CHRIS SMITH: Welcome back. The one and only Rowan Dean coming up in the program very shortly. But as they struggle to stop the spread of COVID-19 across Greater Sydney, New South Wales Health officials are scrambling to get on top of outbreaks in the regions, where the situation is on a knife's edge. The state's Far and Far West are of concern, including the predominantly Indigenous community of Wilcannia, where dozens of residents have tested positive. Today, the Far West of the state had 40 new infections, with 25 of those in Dubbo alone. Dr David Gillespie is the Minister for Regional Health. Before he entered Federal Parliament in 2013, he worked for two decades as a gastroenterologist and consulted physician, spending most of that time on the ground in regional New South Wales. He knows this patch. He spoke today about the current challenges of providing health in the regions, and he joins me now from Canberra. David Gillespie, thank you very much for your time.
MINISTER GILLESPIE: Hi, Chris. My pleasure to be with you.
CHRIS SMITH: Yeah, it's good to have you with us.

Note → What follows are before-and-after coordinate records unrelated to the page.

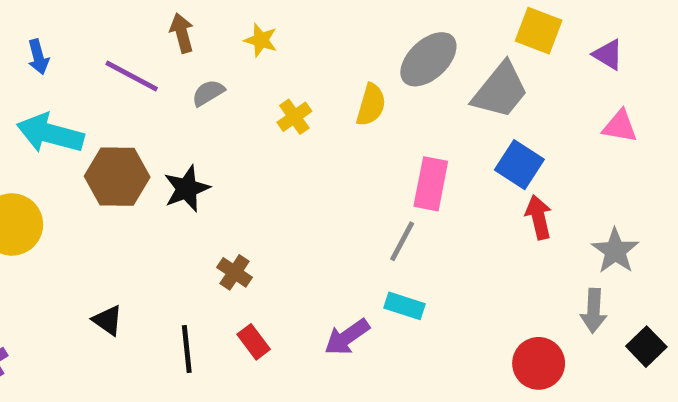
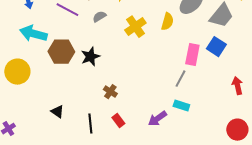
yellow cross: (294, 117) -> (135, 27), size x1.5
blue square: (519, 165) -> (216, 47), moved
red arrow: (539, 217) -> (237, 86), moved

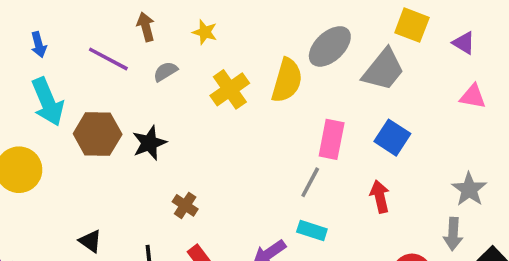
yellow semicircle: (167, 22) -> (287, 80), size x1.4
cyan arrow: (33, 34) -> (48, 102), turned -128
blue square: (216, 47) -> (392, 138), moved
red arrow: (237, 86) -> (380, 197), moved

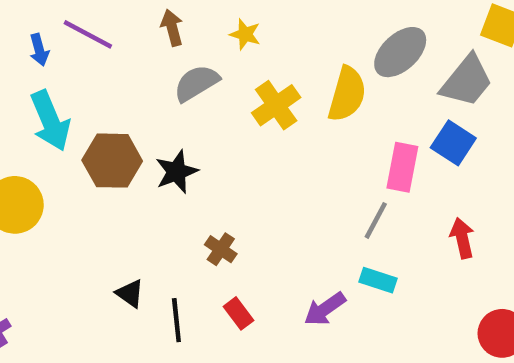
purple line: (108, 59) -> (88, 34), moved
gray semicircle: (165, 71) -> (196, 83), size x1.5
blue square: (392, 138) -> (453, 143), moved
black triangle: (90, 241) -> (130, 293), moved

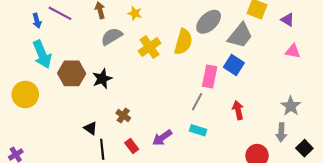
black triangle: (130, 293) -> (91, 128), moved
purple arrow: (325, 309) -> (162, 138), moved

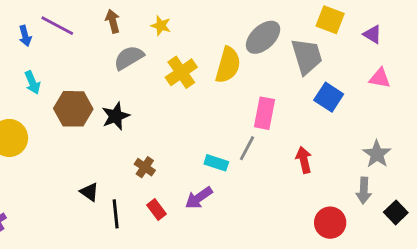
gray trapezoid: (240, 35) -> (307, 56), turned -56
cyan arrow: (42, 54) -> (32, 83), size x0.6
blue square: (234, 65) -> (329, 97), moved
black triangle: (91, 128) -> (89, 192), moved
cyan rectangle: (198, 130) -> (216, 163), moved

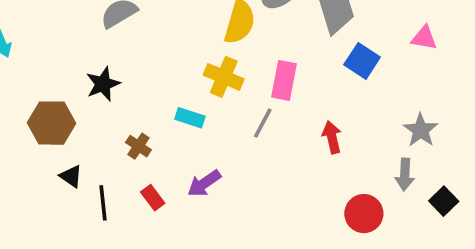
yellow cross: (181, 72) -> (224, 77), moved, turned -32
brown hexagon: (73, 109) -> (52, 123), moved
cyan rectangle: (216, 163) -> (190, 118), moved

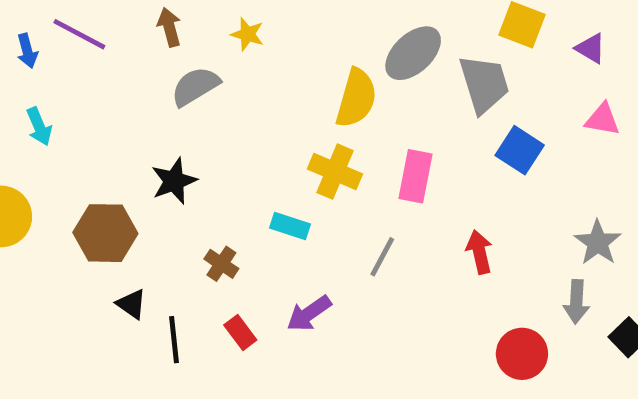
gray line: (263, 123) -> (382, 257), moved

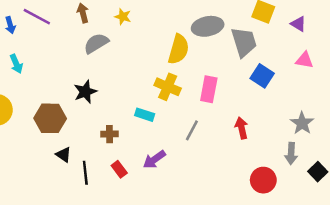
gray ellipse: (413, 53) -> (208, 26), turned 32
brown cross: (221, 264) -> (110, 134), turned -35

These clusters in Western New South Wales, and I should mention also in Victoria's Goulburn Valley, they are an extreme worry, aren't they?
MINISTER GILLESPIE: They are a concern, but we have got so many extra resources in there, both the state system with the hubs in Walgett and in Dubbo, the extra drive through clinics. We've got the Rural Flying Doctor Service that's been active for weeks, bringing in extra supplies. We've got extra GPs, another 5800 doses across existing and expanded GP clinics. We have got pharmacies being engaged. And we've got Australian Medical Assistance Teams that normally go off in disasters overseas. We've deployed four of those in those very areas you mentioned. And we also have ADF medical teams, five of them.
So, we've got a full court press happening along those Darling River towns and remote towns. They're all being covered as quickly as possible. Some have already had people in place, and expanding over 3000 vaccines in those little small towns that are the ones you've mentioned.
CHRIS SMITH: But we've still got several COVID positive cases. I just wonder, what have you been told by those on the ground? Can we expect, for instance, a death toll to emerge from the Indigenous community?
MINISTER GILLESPIE: [Audio skip] not. Some of the people are obviously very young. And as we know, the hospitalisation rate of younger people is much less than elderly.
But some of them will have co-morbidities, because we know that demographic do have a lot of diabetes and kidney diseases that make them extremely vulnerable. Both the state health system, the Aboriginal Community Controlled Health Organisations, the general practises that were offering vaccines, this was their worst scenario.
CHRIS SMITH: [Interrupts] Well, why didn't we vaccinate more of these people in those communities?
MINISTER GILLESPIE: Well, look, there has been vaccines available in general practises and in community control long before this broke out, but there has been a problem with a general vaccine hesitancy around Australia. But it's been very evident, according to the people I've spoken in, in Dubbo. And I did work in Dubbo for three or four months some years ago, and in origin, all those areas that I was running down the Darling last year. I know these towns. There's not a lot of infrastructure in them. There's a lot of crowded housing in some of these small villages. It's just a perfect scenario. And the thing that's changed is the incredible infectivity of the Delta variant.
CHRIS SMITH: [Talks over] Yeah.
MINISTER GILLESPIE: But as I said, there's a full court press happening there now, and we will get it under control. But obviously, some people are going to, just by sheer statistics, going to be [audio skip].
CHRIS SMITH: You spoke about digital health on a major webinar today. It is a little bit of a two-edged sword this, isn't it? It's been a revolution during a pandemic, but potentially it's very superficial technology.
MINISTER GILLESPIE: Well, look, it's not the same as having your health care professional in front of you and a face to face consultation. But if you've got video consultation, it is pretty good for following up. It saves travelling many hundreds of miles, or thousands of miles in some cases for follow up after operations or chronic conditions that just need fine tuning. So digital technology is rolling out around most general practises and health care centres to enable it. Look, a telephone consultation, if you're well-known with your GP, you can sort a lot out. But like I said, video consultation is even better. But it doesn't replace it. But it's being supported [audio skip] Medicare items for it all.
CHRIS SMITH: The trick is, of course, to make sure that people have their own private, you know, hardware, which some in Far West communities don't. And the other thing is, you've got to make sure you've got good internet connection, which is not always reliable in the bush.
MINISTER GILLESPIE: You're exactly right there, Chris. We spoke about that today. There's three parts to this. You've got to have a patient that's happy to use it and the capability to do it. The doctor who's got all the equipment, and you've got to have technology that works. Now, there is satellite coverage in these remote areas, and all the state hospitals have a digital capability. And most general practises do, too. But again, it's getting used to it and utilising it. Yeah.
CHRIS SMITH: Dr Gillespie, thank you very much for your time tonight.
MINISTER GILLESPIE: My pleasure, Chris. Any time.